Work instructions
Where a line of the records holds the string "设置背景色", copy that line.

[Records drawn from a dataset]
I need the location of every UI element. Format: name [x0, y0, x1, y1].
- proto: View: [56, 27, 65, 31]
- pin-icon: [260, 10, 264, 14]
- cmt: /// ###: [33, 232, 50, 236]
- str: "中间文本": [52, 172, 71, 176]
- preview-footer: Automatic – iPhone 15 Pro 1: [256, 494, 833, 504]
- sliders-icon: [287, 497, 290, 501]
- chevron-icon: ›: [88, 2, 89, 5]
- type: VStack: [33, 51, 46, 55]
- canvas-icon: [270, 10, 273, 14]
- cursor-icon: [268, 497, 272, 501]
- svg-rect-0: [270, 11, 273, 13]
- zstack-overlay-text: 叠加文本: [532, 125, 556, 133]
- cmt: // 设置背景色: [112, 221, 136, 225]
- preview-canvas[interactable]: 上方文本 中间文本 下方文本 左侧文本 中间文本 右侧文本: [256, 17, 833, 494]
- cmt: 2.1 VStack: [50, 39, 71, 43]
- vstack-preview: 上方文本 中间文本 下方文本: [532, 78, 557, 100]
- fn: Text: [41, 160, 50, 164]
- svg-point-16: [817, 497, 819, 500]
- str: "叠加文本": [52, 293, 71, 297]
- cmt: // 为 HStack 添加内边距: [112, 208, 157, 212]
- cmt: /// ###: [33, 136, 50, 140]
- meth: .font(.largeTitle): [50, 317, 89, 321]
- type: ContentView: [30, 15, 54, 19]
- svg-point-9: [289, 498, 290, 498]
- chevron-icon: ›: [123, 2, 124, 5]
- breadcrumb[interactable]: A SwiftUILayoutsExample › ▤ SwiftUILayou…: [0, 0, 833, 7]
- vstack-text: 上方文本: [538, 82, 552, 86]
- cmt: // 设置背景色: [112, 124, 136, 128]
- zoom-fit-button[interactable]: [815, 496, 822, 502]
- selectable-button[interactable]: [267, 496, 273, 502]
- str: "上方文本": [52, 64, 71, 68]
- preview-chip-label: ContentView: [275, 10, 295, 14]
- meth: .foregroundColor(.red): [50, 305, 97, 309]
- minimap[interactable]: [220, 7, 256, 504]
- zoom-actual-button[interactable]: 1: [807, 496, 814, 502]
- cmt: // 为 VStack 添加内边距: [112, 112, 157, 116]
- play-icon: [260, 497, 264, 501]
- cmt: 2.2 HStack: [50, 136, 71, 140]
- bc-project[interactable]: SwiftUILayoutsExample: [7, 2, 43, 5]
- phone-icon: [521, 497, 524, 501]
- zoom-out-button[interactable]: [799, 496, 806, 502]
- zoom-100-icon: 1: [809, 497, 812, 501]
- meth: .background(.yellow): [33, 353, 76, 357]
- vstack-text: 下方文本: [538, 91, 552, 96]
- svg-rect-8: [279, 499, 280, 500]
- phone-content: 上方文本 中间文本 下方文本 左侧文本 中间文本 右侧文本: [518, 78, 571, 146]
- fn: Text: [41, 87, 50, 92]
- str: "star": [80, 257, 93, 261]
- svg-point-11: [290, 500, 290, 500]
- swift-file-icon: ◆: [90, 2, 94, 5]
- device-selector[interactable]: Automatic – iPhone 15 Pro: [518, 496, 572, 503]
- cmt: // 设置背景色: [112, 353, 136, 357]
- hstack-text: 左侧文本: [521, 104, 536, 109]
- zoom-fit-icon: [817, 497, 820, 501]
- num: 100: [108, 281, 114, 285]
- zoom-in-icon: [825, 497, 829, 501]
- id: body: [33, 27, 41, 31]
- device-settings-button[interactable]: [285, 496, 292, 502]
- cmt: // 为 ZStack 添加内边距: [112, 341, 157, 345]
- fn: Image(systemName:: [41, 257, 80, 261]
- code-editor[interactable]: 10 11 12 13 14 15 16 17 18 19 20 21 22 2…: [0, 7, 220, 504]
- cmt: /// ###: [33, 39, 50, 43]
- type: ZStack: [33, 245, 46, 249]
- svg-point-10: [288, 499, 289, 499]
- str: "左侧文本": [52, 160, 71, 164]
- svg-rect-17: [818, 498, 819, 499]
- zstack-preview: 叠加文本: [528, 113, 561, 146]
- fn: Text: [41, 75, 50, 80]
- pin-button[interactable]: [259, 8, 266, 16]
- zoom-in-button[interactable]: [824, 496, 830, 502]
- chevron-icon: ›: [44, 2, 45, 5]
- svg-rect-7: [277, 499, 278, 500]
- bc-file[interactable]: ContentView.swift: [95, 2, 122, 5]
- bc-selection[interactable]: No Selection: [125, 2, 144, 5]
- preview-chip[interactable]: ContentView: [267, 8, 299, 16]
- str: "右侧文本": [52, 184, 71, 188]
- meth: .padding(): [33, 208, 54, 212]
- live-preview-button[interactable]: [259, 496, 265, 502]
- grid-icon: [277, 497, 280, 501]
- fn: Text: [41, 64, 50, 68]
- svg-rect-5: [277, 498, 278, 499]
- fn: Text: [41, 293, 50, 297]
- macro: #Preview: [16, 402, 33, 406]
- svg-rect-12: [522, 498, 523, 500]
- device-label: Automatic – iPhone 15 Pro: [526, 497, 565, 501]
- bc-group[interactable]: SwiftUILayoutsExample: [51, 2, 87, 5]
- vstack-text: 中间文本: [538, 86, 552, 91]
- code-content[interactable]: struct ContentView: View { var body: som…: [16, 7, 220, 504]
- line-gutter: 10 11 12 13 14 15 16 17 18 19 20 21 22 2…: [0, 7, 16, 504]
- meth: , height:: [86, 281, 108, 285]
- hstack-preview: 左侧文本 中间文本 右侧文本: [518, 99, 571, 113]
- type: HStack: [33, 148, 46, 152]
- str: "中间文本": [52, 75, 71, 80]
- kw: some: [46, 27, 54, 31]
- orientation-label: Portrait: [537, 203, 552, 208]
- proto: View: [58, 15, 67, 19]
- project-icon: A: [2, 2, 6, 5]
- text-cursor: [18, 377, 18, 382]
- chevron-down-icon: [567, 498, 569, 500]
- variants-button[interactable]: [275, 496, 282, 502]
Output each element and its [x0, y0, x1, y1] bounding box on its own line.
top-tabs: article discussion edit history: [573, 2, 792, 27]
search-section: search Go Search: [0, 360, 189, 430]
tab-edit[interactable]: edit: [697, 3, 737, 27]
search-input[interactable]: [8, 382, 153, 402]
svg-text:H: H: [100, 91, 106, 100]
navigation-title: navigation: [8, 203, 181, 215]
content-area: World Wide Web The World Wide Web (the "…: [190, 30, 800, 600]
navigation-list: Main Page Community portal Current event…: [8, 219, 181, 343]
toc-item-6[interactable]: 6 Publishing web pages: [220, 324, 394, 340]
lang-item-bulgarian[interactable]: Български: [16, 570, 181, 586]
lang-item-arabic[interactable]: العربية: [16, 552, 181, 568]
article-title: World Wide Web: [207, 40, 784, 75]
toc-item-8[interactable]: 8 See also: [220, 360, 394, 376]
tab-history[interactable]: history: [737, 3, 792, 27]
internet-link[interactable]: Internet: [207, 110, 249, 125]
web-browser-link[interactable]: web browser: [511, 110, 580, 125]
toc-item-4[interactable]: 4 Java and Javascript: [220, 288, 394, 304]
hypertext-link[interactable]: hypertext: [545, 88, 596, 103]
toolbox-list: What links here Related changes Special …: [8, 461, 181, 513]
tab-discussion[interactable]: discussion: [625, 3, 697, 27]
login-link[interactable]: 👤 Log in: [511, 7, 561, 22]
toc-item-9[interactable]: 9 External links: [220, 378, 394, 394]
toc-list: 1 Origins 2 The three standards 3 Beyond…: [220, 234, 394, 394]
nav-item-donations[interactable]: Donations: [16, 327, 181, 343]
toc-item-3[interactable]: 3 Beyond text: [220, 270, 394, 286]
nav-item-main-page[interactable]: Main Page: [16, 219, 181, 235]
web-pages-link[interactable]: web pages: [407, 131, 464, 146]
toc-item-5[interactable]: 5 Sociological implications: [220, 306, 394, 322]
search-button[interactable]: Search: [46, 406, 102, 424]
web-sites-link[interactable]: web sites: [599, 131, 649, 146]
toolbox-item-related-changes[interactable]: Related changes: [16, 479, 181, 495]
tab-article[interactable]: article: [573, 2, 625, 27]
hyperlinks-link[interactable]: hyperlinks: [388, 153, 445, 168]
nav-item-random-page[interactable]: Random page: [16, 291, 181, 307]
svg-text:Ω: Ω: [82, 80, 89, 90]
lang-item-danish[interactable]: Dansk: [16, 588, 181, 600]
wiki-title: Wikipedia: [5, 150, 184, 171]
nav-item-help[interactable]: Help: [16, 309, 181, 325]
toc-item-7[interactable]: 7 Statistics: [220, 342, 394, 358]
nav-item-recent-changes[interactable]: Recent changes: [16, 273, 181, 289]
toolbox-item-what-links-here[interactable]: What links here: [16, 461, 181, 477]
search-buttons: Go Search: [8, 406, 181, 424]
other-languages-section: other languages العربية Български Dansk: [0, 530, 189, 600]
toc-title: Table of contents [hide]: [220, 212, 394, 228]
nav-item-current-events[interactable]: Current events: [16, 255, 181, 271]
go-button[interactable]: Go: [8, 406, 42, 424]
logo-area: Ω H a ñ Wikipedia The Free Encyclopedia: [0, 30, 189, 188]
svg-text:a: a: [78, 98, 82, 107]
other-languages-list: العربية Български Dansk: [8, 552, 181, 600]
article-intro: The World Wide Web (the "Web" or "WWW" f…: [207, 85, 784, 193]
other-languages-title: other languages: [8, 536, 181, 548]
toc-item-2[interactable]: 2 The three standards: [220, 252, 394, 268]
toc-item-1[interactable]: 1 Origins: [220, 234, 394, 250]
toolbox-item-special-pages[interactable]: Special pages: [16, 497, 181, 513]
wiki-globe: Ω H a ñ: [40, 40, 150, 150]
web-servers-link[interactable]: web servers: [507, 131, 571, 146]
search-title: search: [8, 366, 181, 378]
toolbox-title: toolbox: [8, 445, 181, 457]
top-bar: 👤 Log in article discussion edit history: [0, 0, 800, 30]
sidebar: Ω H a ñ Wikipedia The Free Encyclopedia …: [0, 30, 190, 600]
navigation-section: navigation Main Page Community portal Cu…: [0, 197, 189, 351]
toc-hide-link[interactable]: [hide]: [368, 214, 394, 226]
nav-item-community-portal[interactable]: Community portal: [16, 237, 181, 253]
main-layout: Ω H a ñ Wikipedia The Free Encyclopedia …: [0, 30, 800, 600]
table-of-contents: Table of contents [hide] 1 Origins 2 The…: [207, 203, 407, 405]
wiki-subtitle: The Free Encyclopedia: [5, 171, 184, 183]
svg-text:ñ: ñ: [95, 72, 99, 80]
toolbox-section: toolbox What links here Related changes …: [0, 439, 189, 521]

Output for this exercise
- cmt: // 设置背景色: [112, 221, 136, 225]
- cmt: // 设置背景色: [112, 124, 136, 128]
- cmt: // 设置背景色: [112, 353, 136, 357]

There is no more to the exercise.